Опять привстал Лонгин Поплавский и, поймав взгляд генерала, постучал пальцем в свою манишку. Генерал сказал на это:
— Добре! Ловите момент…
Учитель утвердительно кивнул головой: «понимаю». Нервно поправил галстук, покашлял в руку и словно прыгнуть нацелился, но опять сел. Генерал застучал ножом по пустой бутылке, стучал долго и настойчиво:
— Господа! Просит слова вот… пан Лонгин Лукич…

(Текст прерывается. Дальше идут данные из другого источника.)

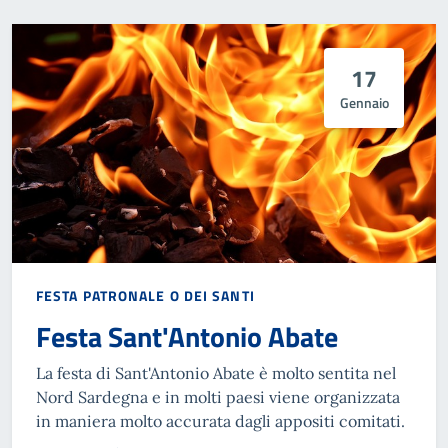
17
Gennaio
FESTA PATRONALE O DEI SANTI
Festa Sant'Antonio Abate
La festa di Sant'Antonio Abate è molto sentita nel
Nord Sardegna e in molti paesi viene organizzata
in maniera molto accurata dagli appositi comitati.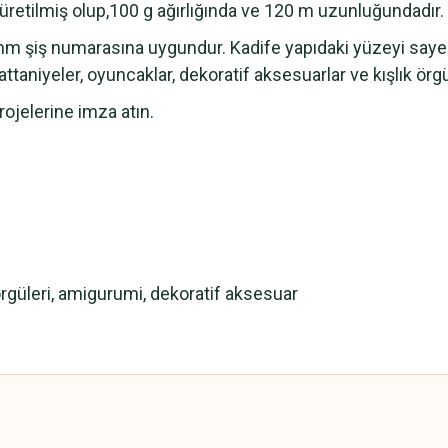
e üretilmiş olup,100 g ağırlığında ve 120 m uzunluğundadır.
7 mm şiş numarasına uygundur. Kadife yapıdaki yüzeyi saye
aniyeler, oyuncaklar, dekoratif aksesuarlar ve kışlık örgü
rojelerine imza atın.
 örgüleri, amigurumi, dekoratif aksesuar
 yetersiz gördüğünüz noktaları öneri formunu kullanarak tarafımıza iletebilirsini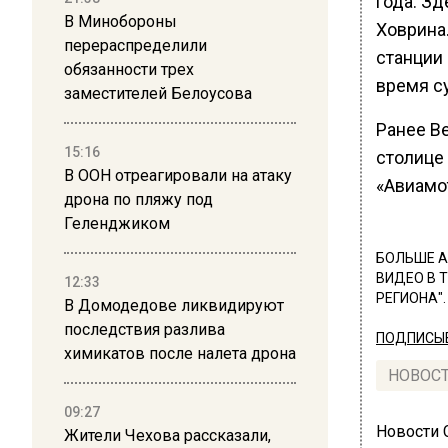
года. Зд
В Минобороны
Ховрина.
перераспределили
станции
обязанности трех
время с
заместителей Белоусова
Ранее В
15:16
столице
В ООН отреагировали на атаку
«Авиамо
дрона по пляжу под
Геленджиком
БОЛЬШЕ А
ВИДЕО В 
12:33
РЕГИОНА".
В Домодедове ликвидируют
последствия разлива
ПОДПИСЫВ
химикатов после налета дрона
НОВОС
09:27
Новости
Жители Чехова рассказали,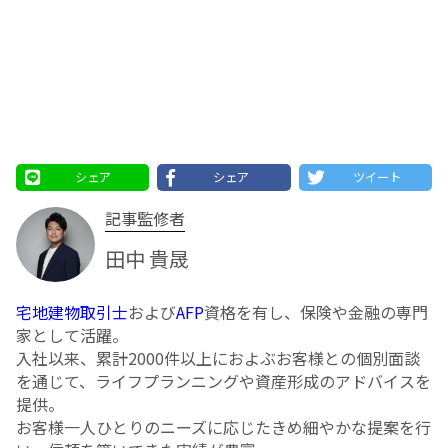
シェア
シェア
ツイート
記事監修者
田中 貴晟
宅地建物取引士
および
AFP
資格を有し、保険や金融の専門
家として活躍。
入社以来、累計2000件以上におよぶお客様との個別面談
を通じて、ライフプランニングや資産形成のアドバイスを
提供。
お客様一人ひとりのニーズに応じたきめ細やかな提案を行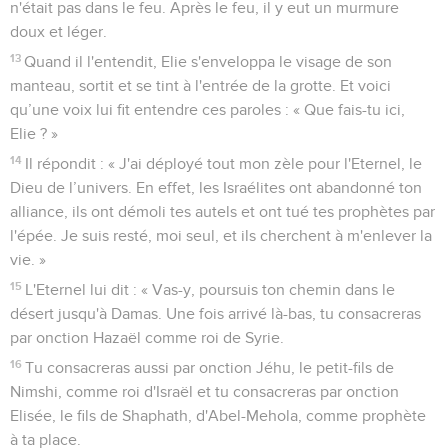
n'était pas dans le feu. Après le feu, il y eut un murmure
doux et léger.
13
Quand il l'entendit, Elie s'enveloppa le visage de son
manteau, sortit et se tint à l'entrée de la grotte. Et voici
qu’une voix lui fit entendre ces paroles : « Que fais-tu ici,
Elie ? »
14
Il répondit : « J'ai déployé tout mon zèle pour l'Eternel, le
Dieu de l’univers. En effet, les Israélites ont abandonné ton
alliance, ils ont démoli tes autels et ont tué tes prophètes par
l'épée. Je suis resté, moi seul, et ils cherchent à m'enlever la
vie. »
15
L'Eternel lui dit : « Vas-y, poursuis ton chemin dans le
désert jusqu'à Damas. Une fois arrivé là-bas, tu consacreras
par onction Hazaël comme roi de Syrie.
16
Tu consacreras aussi par onction Jéhu, le petit-fils de
Nimshi, comme roi d'Israël et tu consacreras par onction
Elisée, le fils de Shaphath, d'Abel-Mehola, comme prophète
à ta place.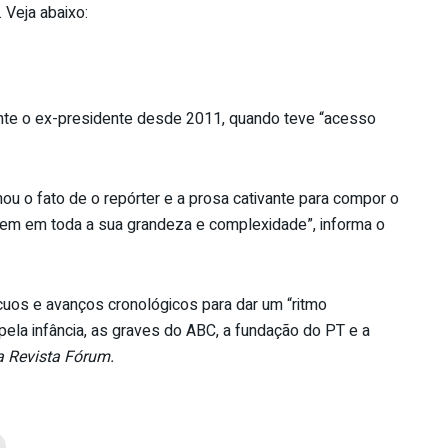
 Veja abaixo:
nte o ex-presidente desde 2011, quando teve “acesso
 o fato de o repórter e a prosa cativante para compor o
agem em toda a sua grandeza e complexidade”, informa o
cuos e avanços cronológicos para dar um “ritmo
 pela infância, as graves do ABC, a fundação do PT e a
 Revista Fórum.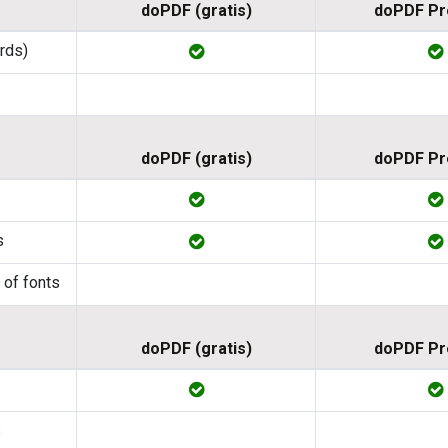
doPDF (gratis)
doPDF P
ords)
doPDF (gratis)
doPDF P
s
 of fonts
doPDF (gratis)
doPDF P
s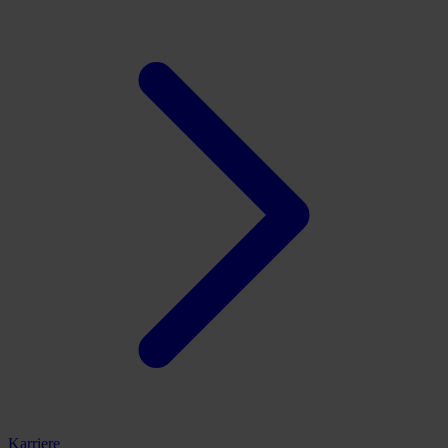
Karriere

Учитель встал, обвел кругом робким, умоляющим взглядом, подержался рукой за воротник у горла, робко кашлянул и начал, — чуть слышен быль жидкий, взволнованный голос:
— Шановни добродии…
Но тут же поправился, перевел:
— Ваши благородия…
Он говорил заикаясь, поправляясь, чтобы быть понятным, но слушатели все-таки понимали его плохо. Улавливали больше то, что звучало необычно для уха, в чуть-чуть комических сочетаниях: «демократичний державний лад», «права людини и громадянина», «грунт едности». Но одно было несомненно понятно: «пекучий нестерпимий биль» душой и телом истерзанного украинца и «трепетный живчик думки» его, — будет ли в державе российской, «перемоги» которой он от всего сердца желает, — будет ли он сыном или пасынком? будут ли дети его учиться на языке своей родной матери, и не будут ли они горькими сиротами в великой российской семье?..

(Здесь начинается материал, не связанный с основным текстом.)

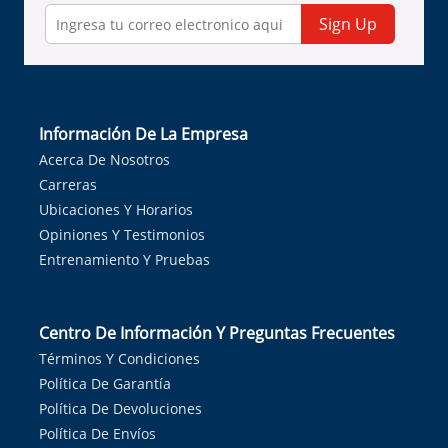
Sign Up
Información De La Empresa
Acerca De Nosotros
Carreras
Ubicaciones Y Horarios
Opiniones Y Testimonios
Entrenamiento Y Pruebas
Centro De Información Y Preguntas Frecuentes
Términos Y Condiciones
Política De Garantía
Política De Devoluciones
Política De Envíos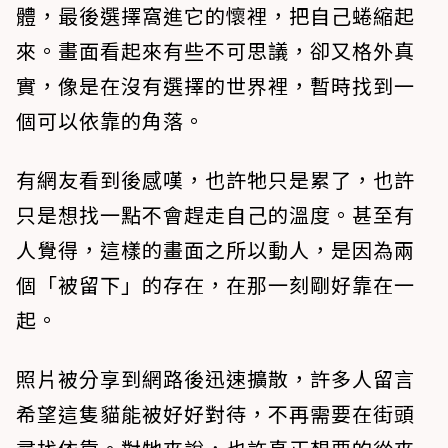
體，最後選擇窩進它的懷裡，把自己蜷縮起
來。畫面看起來有些不可思議，卻又格外真
實，像是在沒有選擇的世界裡，暫時找到一
個可以依靠的角落。
有網友看到後感嘆，也許牠只是累了，也許
只是想找一點不會趕走自己的溫度。甚至有
人覺得，這樣的畫面之所以動人，是因為兩
個「被留下」的存在，在那一刻剛好靠在一
起。
照片被分享到網路後迅速擴散，許多人留言
希望這隻貓能被好好對待，不再需要在街頭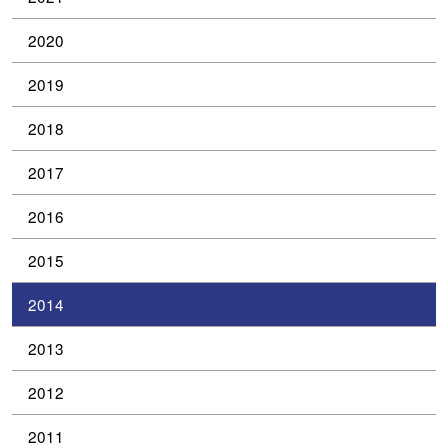
2020
2019
2018
2017
2016
2015
2014
2013
2012
2011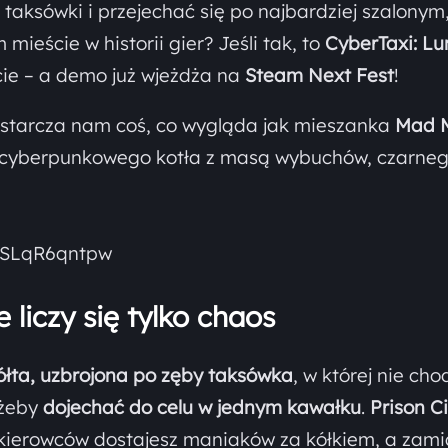
 taksówki i przejechać się po najbardziej szalonym
ieście w historii gier? Jeśli tak, to
CyberTaxi: Lu
ie – a demo już wjeżdża na
Steam Next Fest
!
dostarcza nam coś, co wygląda jak mieszanka
Mad 
o cyberpunkowego kotła z masą wybuchów, czarne
PSLqR6qntpw
e liczy się tylko chaos
ółta, uzbrojona po zęby taksówka
, w której nie cho
, żeby
dojechać do celu w jednym kawałku
.
Prison Ci
 kierowców dostajesz maniaków za kółkiem, a zami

Худой, маленький, он был комически-торжествен в своей манишке. Но к концу взволнованной своей речи он как будто вырос и в глубокой тишине общего внимания стоял, как артист, покоривший толпу волшебной силой таинственного обаяния. Что-то заслонило призрачный комизм пышных слов, торжественного тона, самой фигуры — хрупкой и придавленной, с робким, словно ожидающим удара, взглядом. В жидком, минутами совсем замиравшем голосе, красноречивее всех слов разбито дребезжал стон перенесенных обид, и страхов, голода, заброшенности, бессильных терзаний перед разоренной родиной и опустошенным гнездом. И еще явственнее звучала горькая дрожь тоски неизвестности, темных сомнений перед завесой завтрашнего дня… Как живой символ стоял он, изболевший и горький, образ своего несчастного края, истоптанного миллионами чужих ног, оголенного, поруганного, окровавленного…

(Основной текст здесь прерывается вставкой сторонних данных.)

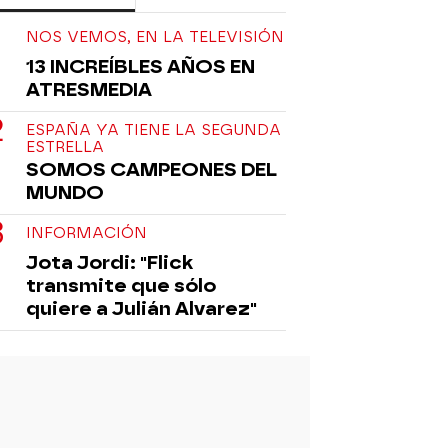
NOS VEMOS, EN LA TELEVISIÓN
13 INCREÍBLES AÑOS EN
ATRESMEDIA
ESPAÑA YA TIENE LA SEGUNDA
ESTRELLA
SOMOS CAMPEONES DEL
MUNDO
INFORMACIÓN
Jota Jordi: "Flick
transmite que sólo
quiere a Julián Alvarez"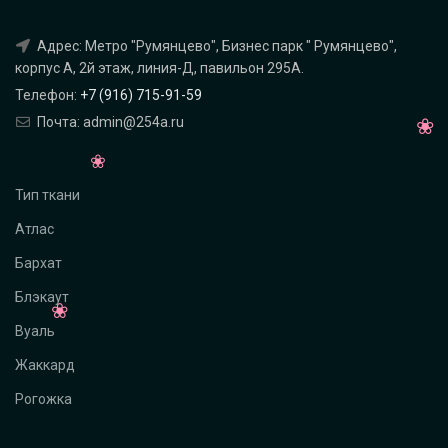
Адрес: Метро "Румянцево", Бизнес парк " Румянцево",
корпус А, 2й этаж, линия-Д, павильон 295A.
Телефон:
+7 (916) 715-91-59
Почта: admin@254a.ru
Тип ткани
Атлас
Бархат
Блэкаут
Вуаль
Жаккард
Рогожка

И долго после этой речи, на мало понятном языке, стояло смутное молчание в перевязочной.
Опять запел Циклоп — встряхнулись. Это была популярная в отряде песенка — «Разненастный день суббота». Наивная жалоба звучала в ее протяжных вздохах и грусть — тихая, туманная, как родные дали равнинные в день ненастный. Тихо, раздумчиво, почти дремотно занималась ее простая мелодия, подымалась, вырастала. Разливалась широкими переливами и терзала сердце сладкою тоской. И Бог весть что было в этой беспредметной тоске — смутная ли обида бессилия, потухшие ли грезы несбыточные, серый ли туман уныния — горького, как полынь — горькая трава, или глухая мука надломленного порыва?.. Но все пели и все выливали в этой песне свою интимную, затаенную боль сердца. Разбитым, стариковским голосом пел и Лонгин Поплавский, и трогательно звучал неуверенный его голос на этом единственном «грунте едности…».
V. Белая муть
Пять дней шла метель. Пухлый снег закутал землю мягким войлоком, завалил все пути-дороги, окопы, блиндажи и на время как бы умиротворил враждующих, потушил ежеминутную нервную настороженность и напряжение борьбы. Первые дни долетали еще редкие и глухие выстрелы с позиций. Мягкие, короткие звуки глухо стукали и бесследно тонули в белой завороженной тишине… Потом смолкли и эти редкие стуки. Безбрежная немота сковала землю. Стихла и метель. Лишь поземка крутила и несла облака белой пыли.